“Rather, come out in the garden.”

They went out.

The garden encircled the house, big wrought iron gates, locked, gave upon the road.

The tennis and croquet lawns lay at the back of the house, brick walls, covered in part with fruit trees, surrounded the whole place. The wall on the left of the house struck Jones as being practicable, and he noticed that none of the walls were spiked or glassed. Hoover’s patients were evidently not of the dangerous and agile type.

“What’s at the other side of this wall?” asked Jones, as they passed along by the left hand barrier. Smithers giggled.

“Girls,” said he.

“Girls! what sort of girls?”

“Little ones with long hair and bigger ones; they learn their lessons there, it’s a school. The gardener left his ladder there one day and I climbed up. There were a lot of girls there. I nodded to them, and they all came to the wall. I made them all laugh. I asked them to come over the wall and toss for sovereigns—then a lady came and told me to go away. She didn’t seem to like me.”

Jones, all during luncheon—the meal was served in his own apartments—revolved things in his mind, Smithers amongst others. Smithers’ mania for handling gold had evidently been satisfied by giving him these few coins to play with.

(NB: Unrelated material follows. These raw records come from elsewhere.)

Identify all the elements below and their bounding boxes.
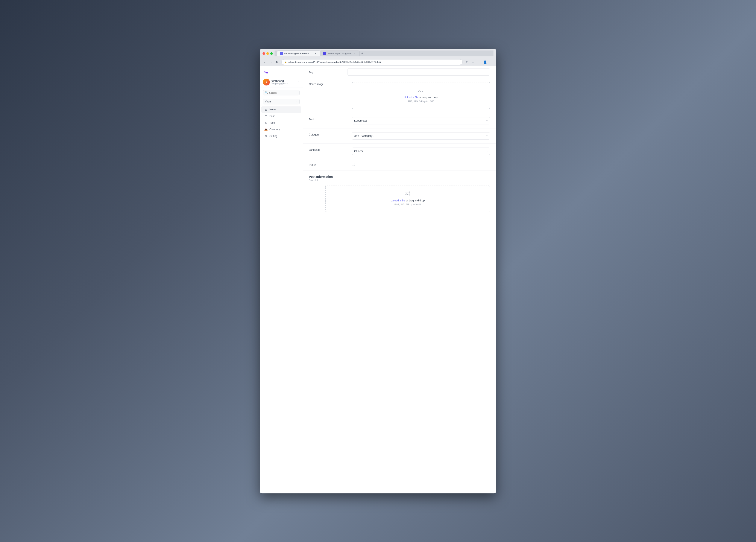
app-logo-icon	[263, 69, 269, 73]
maximize-button[interactable]	[270, 52, 273, 55]
sidebar-item-post-label: Post	[269, 115, 275, 118]
tab-close-home[interactable]: ✕	[353, 52, 356, 55]
search-icon: 🔍	[265, 91, 268, 94]
category-chevron-icon: ∨	[486, 135, 488, 137]
post-info-upload-area[interactable]: + Upload a file or drag and drop PNG, JP…	[325, 185, 490, 212]
workspace-selector[interactable]: Yiran ⌃	[263, 99, 300, 104]
cover-image-hint: PNG, JPG, GIF up to 10MB	[408, 100, 434, 103]
sidebar-item-home[interactable]: ⌂ Home	[261, 106, 301, 113]
tab-favicon-home	[323, 52, 326, 55]
post-upload-link[interactable]: Upload a file	[391, 199, 405, 202]
home-icon: ⌂	[264, 108, 268, 111]
workspace-name: Yiran	[265, 100, 271, 103]
category-icon: 📥	[264, 128, 268, 131]
tag-row: Tag	[303, 66, 496, 78]
topic-chevron-icon: ∨	[486, 120, 488, 122]
public-field	[352, 163, 490, 166]
upload-file-link[interactable]: Upload a file	[404, 96, 418, 99]
tab-close-admin[interactable]: ✕	[314, 52, 317, 55]
star-icon[interactable]: ☆	[470, 59, 475, 65]
post-information-title: Post Information	[309, 175, 490, 178]
category-row: Category 想法（Category） ∨	[303, 128, 496, 144]
language-label: Language	[309, 147, 348, 151]
sidebar-nav: ⌂ Home ☰ Post 🏷 Topic 📥 Category ⚙ S	[260, 106, 303, 139]
post-upload-text: Upload a file or drag and drop	[391, 199, 425, 202]
post-info-upload-label	[309, 185, 322, 212]
tab-bar: admin.blog.evrane.com/Post/C... ✕ Home p…	[275, 50, 493, 56]
sidebar-item-post[interactable]: ☰ Post	[261, 113, 301, 119]
sidebar-item-topic[interactable]: 🏷 Topic	[261, 120, 301, 126]
app-content: Y yiran.feng fangyira@gmail.c... ⌃ 🔍 Yir…	[260, 66, 496, 493]
sidebar-item-home-label: Home	[269, 108, 276, 111]
tab-home[interactable]: Home page - Blog.Web ✕	[320, 50, 360, 56]
cover-image-upload-area[interactable]: + Upload a file or drag and drop PNG, JP…	[352, 82, 490, 109]
cover-image-row: Cover Image +	[303, 78, 496, 113]
language-select[interactable]: Chinese ∨	[352, 147, 490, 155]
svg-text:+: +	[422, 88, 424, 90]
post-information-section: Post Information Basic Info	[303, 171, 496, 183]
menu-icon[interactable]: ⋮	[488, 59, 493, 65]
tag-label: Tag	[309, 70, 348, 74]
browser-chrome: admin.blog.evrane.com/Post/C... ✕ Home p…	[260, 49, 496, 66]
url-input[interactable]: 🔒 admin.blog.evrane.com/Post/Create?doma…	[281, 59, 463, 65]
sidebar-icon[interactable]: ▭	[476, 59, 481, 65]
topic-select[interactable]: Kubernetes ∨	[352, 117, 490, 124]
sidebar-item-setting[interactable]: ⚙ Setting	[261, 133, 301, 139]
url-text: admin.blog.evrane.com/Post/Create?domain…	[288, 61, 381, 63]
workspace-chevron-icon: ⌃	[296, 100, 298, 103]
tag-input[interactable]	[348, 68, 490, 76]
sidebar: Y yiran.feng fangyira@gmail.c... ⌃ 🔍 Yir…	[260, 66, 303, 493]
traffic-lights	[263, 52, 273, 55]
category-select[interactable]: 想法（Category） ∨	[352, 132, 490, 139]
topic-field: Kubernetes ∨	[352, 117, 490, 124]
profile-icon[interactable]: 👤	[482, 59, 487, 65]
language-row: Language Chinese ∨	[303, 144, 496, 159]
nav-buttons: ← → ↻	[263, 59, 280, 65]
user-name: yiran.feng	[272, 79, 296, 82]
tab-label-admin: admin.blog.evrane.com/Post/C...	[284, 52, 313, 55]
lock-icon: 🔒	[284, 61, 287, 63]
sidebar-item-category[interactable]: 📥 Category	[261, 126, 301, 133]
address-bar: ← → ↻ 🔒 admin.blog.evrane.com/Post/Creat…	[260, 58, 496, 66]
post-upload-icon: +	[405, 191, 411, 198]
forward-button[interactable]: →	[269, 59, 274, 65]
search-box[interactable]: 🔍	[263, 90, 300, 95]
cover-image-field: + Upload a file or drag and drop PNG, JP…	[352, 82, 490, 109]
browser-toolbar-right: ⬆ ☆ ▭ 👤 ⋮	[464, 59, 493, 65]
language-value: Chinese	[354, 150, 364, 153]
post-icon: ☰	[264, 114, 268, 118]
form-container: Tag Cover Image +	[303, 66, 496, 216]
back-button[interactable]: ←	[263, 59, 268, 65]
user-info[interactable]: Y yiran.feng fangyira@gmail.c... ⌃	[260, 77, 303, 87]
svg-text:+: +	[409, 191, 410, 193]
cover-image-label: Cover Image	[309, 82, 348, 86]
user-chevron-icon[interactable]: ⌃	[298, 80, 300, 83]
public-checkbox[interactable]	[352, 163, 355, 166]
user-email: fangyira@gmail.c...	[272, 82, 296, 85]
minimize-button[interactable]	[266, 52, 269, 55]
close-button[interactable]	[263, 52, 265, 55]
language-chevron-icon: ∨	[486, 150, 488, 152]
sidebar-item-topic-label: Topic	[269, 121, 275, 124]
post-information-subtitle: Basic Info	[309, 179, 490, 181]
reload-button[interactable]: ↻	[275, 59, 280, 65]
tab-favicon-admin	[280, 52, 283, 55]
category-field: 想法（Category） ∨	[352, 132, 490, 139]
share-icon[interactable]: ⬆	[464, 59, 469, 65]
setting-icon: ⚙	[264, 134, 268, 138]
post-upload-hint: PNG, JPG, GIF up to 10MB	[395, 203, 421, 206]
upload-image-icon: +	[418, 88, 424, 95]
new-tab-button[interactable]: +	[360, 51, 365, 56]
category-label: Category	[309, 132, 348, 136]
topic-row: Topic Kubernetes ∨	[303, 113, 496, 128]
post-info-upload-row: + Upload a file or drag and drop PNG, JP…	[303, 183, 496, 216]
search-input[interactable]	[269, 91, 298, 94]
cover-image-upload-text: Upload a file or drag and drop	[404, 96, 438, 99]
tab-admin[interactable]: admin.blog.evrane.com/Post/C... ✕	[277, 50, 320, 56]
user-details: yiran.feng fangyira@gmail.c...	[272, 79, 296, 85]
avatar: Y	[263, 79, 270, 85]
topic-icon: 🏷	[264, 121, 268, 124]
sidebar-item-category-label: Category	[269, 128, 280, 131]
language-field: Chinese ∨	[352, 147, 490, 155]
public-row: Public	[303, 159, 496, 171]
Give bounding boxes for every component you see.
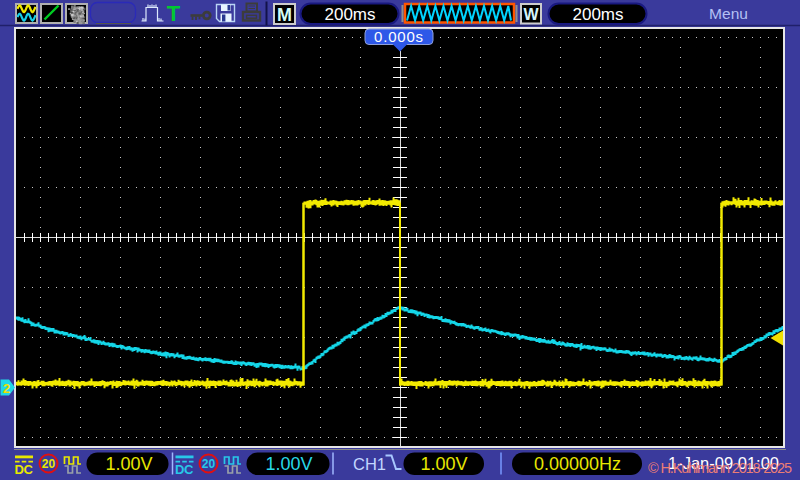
svg-text:Menu: Menu [709, 5, 748, 22]
svg-text:M: M [277, 5, 292, 25]
svg-text:20: 20 [202, 457, 216, 471]
svg-text:200ms: 200ms [324, 5, 375, 24]
svg-text:T: T [167, 1, 181, 26]
svg-text:0.00000Hz: 0.00000Hz [534, 454, 621, 474]
svg-text:© H.Kuhlmann 2018-2025: © H.Kuhlmann 2018-2025 [648, 460, 792, 476]
svg-text:20: 20 [42, 457, 56, 471]
svg-text:1.00V: 1.00V [105, 454, 152, 474]
svg-text:DC: DC [175, 462, 194, 477]
svg-text:CH1: CH1 [353, 455, 386, 473]
svg-text:200ms: 200ms [572, 5, 623, 24]
svg-text:W: W [523, 6, 539, 23]
svg-text:2: 2 [3, 381, 11, 396]
svg-text:1.00V: 1.00V [420, 454, 467, 474]
svg-text:1.00V: 1.00V [265, 454, 312, 474]
svg-text:0.000s: 0.000s [374, 28, 424, 45]
svg-text:DC: DC [15, 462, 34, 477]
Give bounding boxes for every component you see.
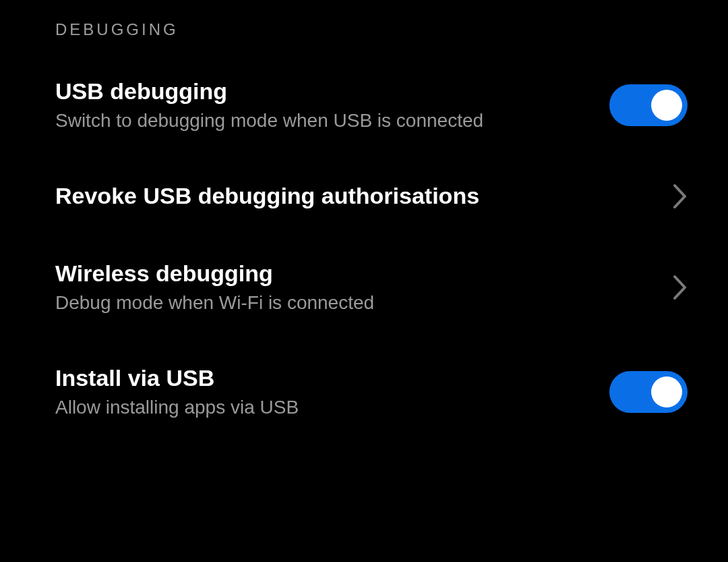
- setting-text: Install via USB Allow installing apps vi…: [55, 365, 299, 418]
- setting-item-revoke-usb-auth[interactable]: Revoke USB debugging authorisations: [0, 157, 728, 235]
- usb-debugging-toggle[interactable]: [609, 84, 688, 126]
- chevron-right-icon: [673, 275, 688, 300]
- setting-item-usb-debugging[interactable]: USB debugging Switch to debugging mode w…: [0, 53, 728, 157]
- setting-subtitle: Allow installing apps via USB: [55, 397, 299, 418]
- setting-text: Wireless debugging Debug mode when Wi-Fi…: [55, 260, 374, 314]
- setting-subtitle: Switch to debugging mode when USB is con…: [55, 110, 483, 132]
- setting-title: Wireless debugging: [55, 260, 374, 287]
- setting-item-wireless-debugging[interactable]: Wireless debugging Debug mode when Wi-Fi…: [0, 235, 728, 339]
- chevron-right-icon: [673, 184, 688, 209]
- toggle-thumb: [651, 90, 682, 121]
- install-via-usb-toggle[interactable]: [609, 371, 688, 413]
- setting-title: Install via USB: [55, 365, 299, 391]
- setting-text: USB debugging Switch to debugging mode w…: [55, 78, 483, 132]
- setting-text: Revoke USB debugging authorisations: [55, 183, 479, 209]
- setting-item-install-via-usb[interactable]: Install via USB Allow installing apps vi…: [0, 339, 728, 444]
- setting-title: USB debugging: [55, 78, 483, 105]
- setting-title: Revoke USB debugging authorisations: [55, 183, 479, 209]
- setting-subtitle: Debug mode when Wi-Fi is connected: [55, 292, 374, 314]
- settings-list: USB debugging Switch to debugging mode w…: [0, 53, 728, 444]
- section-header: DEBUGGING: [0, 0, 728, 53]
- toggle-thumb: [651, 376, 682, 408]
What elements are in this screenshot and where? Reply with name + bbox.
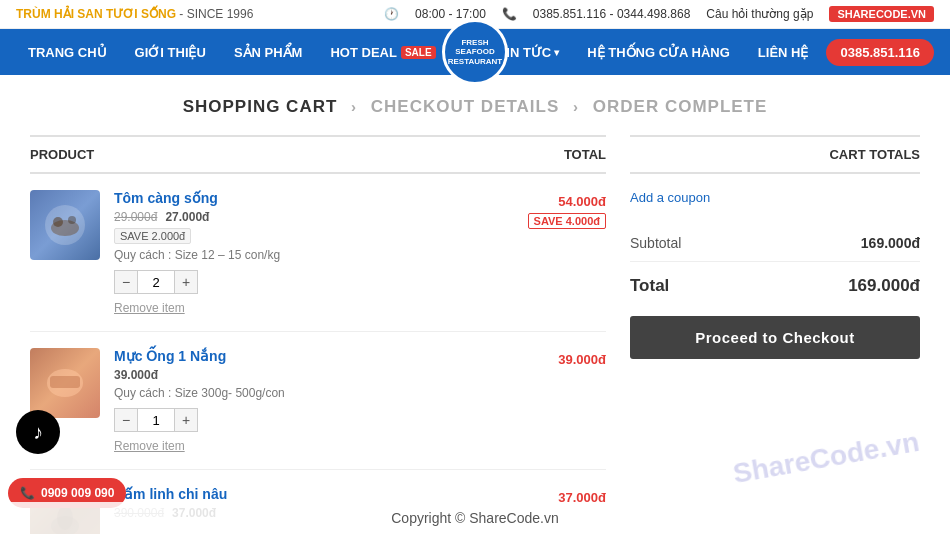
cart-item: Mực Ống 1 Nắng 39.000đ Quy cách : Size 3… bbox=[30, 332, 606, 470]
svg-point-2 bbox=[53, 217, 63, 227]
clock-icon: 🕐 bbox=[384, 7, 399, 21]
phones: 0385.851.116 - 0344.498.868 bbox=[533, 7, 691, 21]
cart-sidebar: CART TOTALS Add a coupon Subtotal 169.00… bbox=[630, 135, 920, 359]
copyright-text: Copyright © ShareCode.vn bbox=[391, 510, 559, 526]
save-total-badge-1: SAVE 4.000đ bbox=[528, 213, 606, 229]
item-price-current-2: 39.000đ bbox=[114, 368, 158, 382]
arrow-2: › bbox=[573, 98, 579, 115]
nav-home[interactable]: TRANG CHỦ bbox=[16, 29, 119, 75]
col-product-header: PRODUCT bbox=[30, 147, 486, 162]
nav-links: TRANG CHỦ GIỚI THIỆU SẢN PHẨM HOT DEAL S… bbox=[16, 29, 488, 75]
logo-center: FRESH SEAFOOD RESTAURANT bbox=[442, 19, 508, 85]
item-total-2: 39.000đ bbox=[486, 348, 606, 367]
item-name-3: Nấm linh chi nâu bbox=[114, 486, 486, 502]
nav-hotdeal[interactable]: HOT DEAL SALE bbox=[318, 29, 447, 75]
brand-text: TRÙM HẢI SAN TƯƠI SỐNG bbox=[16, 7, 176, 21]
qty-minus-2[interactable]: − bbox=[114, 408, 138, 432]
qty-input-1[interactable] bbox=[138, 270, 174, 294]
nav-contact[interactable]: LIÊN HỆ bbox=[748, 29, 819, 75]
subtotal-row: Subtotal 169.000đ bbox=[630, 225, 920, 262]
remove-item-1[interactable]: Remove item bbox=[114, 301, 185, 315]
product-image-1 bbox=[30, 190, 100, 260]
nav-about[interactable]: GIỚI THIỆU bbox=[123, 29, 218, 75]
arrow-1: › bbox=[351, 98, 357, 115]
step-checkout-details: CHECKOUT DETAILS bbox=[371, 97, 560, 116]
item-prices-1: 29.000đ 27.000đ bbox=[114, 210, 486, 224]
cart-table: PRODUCT TOTAL Tôm càng sống 29.000đ 27.0… bbox=[30, 135, 606, 534]
item-size-2: Quy cách : Size 300g- 500g/con bbox=[114, 386, 486, 400]
checkout-button[interactable]: Proceed to Checkout bbox=[630, 316, 920, 359]
svg-point-3 bbox=[68, 216, 76, 224]
qty-control-2: − + bbox=[114, 408, 198, 432]
item-price-original-1: 29.000đ bbox=[114, 210, 157, 224]
nav-stores[interactable]: HỆ THỐNG CỬA HÀNG bbox=[577, 29, 740, 75]
remove-item-2[interactable]: Remove item bbox=[114, 439, 185, 453]
add-coupon-link[interactable]: Add a coupon bbox=[630, 190, 920, 205]
nav-products[interactable]: SẢN PHẨM bbox=[222, 29, 315, 75]
nav-bar: TRANG CHỦ GIỚI THIỆU SẢN PHẨM HOT DEAL S… bbox=[0, 29, 950, 75]
main-content: PRODUCT TOTAL Tôm càng sống 29.000đ 27.0… bbox=[0, 135, 950, 534]
qty-plus-1[interactable]: + bbox=[174, 270, 198, 294]
logo-circle: FRESH SEAFOOD RESTAURANT bbox=[442, 19, 508, 85]
step-shopping-cart: SHOPPING CART bbox=[183, 97, 338, 116]
step-order-complete: ORDER COMPLETE bbox=[593, 97, 768, 116]
qty-input-2[interactable] bbox=[138, 408, 174, 432]
item-save-badge-1: SAVE 2.000đ bbox=[114, 228, 486, 244]
total-label: Total bbox=[630, 276, 669, 296]
item-price-current-1: 27.000đ bbox=[165, 210, 209, 224]
item-prices-2: 39.000đ bbox=[114, 368, 486, 382]
cart-table-header: PRODUCT TOTAL bbox=[30, 135, 606, 174]
since-text: - SINCE 1996 bbox=[179, 7, 253, 21]
tiktok-button[interactable]: ♪ bbox=[16, 410, 60, 454]
phone-float-icon: 📞 bbox=[20, 486, 35, 500]
cart-item: Tôm càng sống 29.000đ 27.000đ SAVE 2.000… bbox=[30, 174, 606, 332]
sharecode-badge: SHARECODE.VN bbox=[829, 6, 934, 22]
contact-link[interactable]: Câu hỏi thường gặp bbox=[706, 7, 813, 21]
cart-totals-title: CART TOTALS bbox=[630, 135, 920, 174]
item-details-1: Tôm càng sống 29.000đ 27.000đ SAVE 2.000… bbox=[114, 190, 486, 315]
item-name-2: Mực Ống 1 Nắng bbox=[114, 348, 486, 364]
item-total-1: 54.000đ SAVE 4.000đ bbox=[486, 190, 606, 229]
nav-phone-button[interactable]: 0385.851.116 bbox=[826, 39, 934, 66]
copyright-bar: Copyright © ShareCode.vn bbox=[0, 502, 950, 534]
nav-right: TIN TỨC ▾ HỆ THỐNG CỬA HÀNG LIÊN HỆ 0385… bbox=[488, 29, 934, 75]
svg-rect-5 bbox=[50, 376, 80, 388]
phone-float-number: 0909 009 090 bbox=[41, 486, 114, 500]
qty-minus-1[interactable]: − bbox=[114, 270, 138, 294]
subtotal-label: Subtotal bbox=[630, 235, 681, 251]
col-total-header: TOTAL bbox=[486, 147, 606, 162]
item-name-1: Tôm càng sống bbox=[114, 190, 486, 206]
product-image-2 bbox=[30, 348, 100, 418]
chevron-down-icon: ▾ bbox=[554, 47, 559, 58]
total-value: 169.000đ bbox=[848, 276, 920, 296]
brand-name: TRÙM HẢI SAN TƯƠI SỐNG - SINCE 1996 bbox=[16, 7, 253, 21]
sale-badge: SALE bbox=[401, 46, 436, 59]
total-row: Total 169.000đ bbox=[630, 262, 920, 310]
qty-control-1: − + bbox=[114, 270, 198, 294]
item-size-1: Quy cách : Size 12 – 15 con/kg bbox=[114, 248, 486, 262]
subtotal-value: 169.000đ bbox=[861, 235, 920, 251]
item-details-2: Mực Ống 1 Nắng 39.000đ Quy cách : Size 3… bbox=[114, 348, 486, 453]
qty-plus-2[interactable]: + bbox=[174, 408, 198, 432]
tiktok-icon: ♪ bbox=[33, 421, 43, 444]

They were real ones, Jones had satisfied himself of that. Smithers, despite his want of chin, was evidently not a person to be put off with counterfeit coin. Jones had come down from London dressed just as he had called at Curzon Street. That is to say in a black morning coat and grey trousers. His tall hat had evidently been forgotten by his deporters. After luncheon he asked for a cap to wear in the garden, and was supplied with a grey tweed shooting cap of Hoover’s.

With this on his head he took his seat in an arbour, an arbour which, he noticed, had its opening facing the house.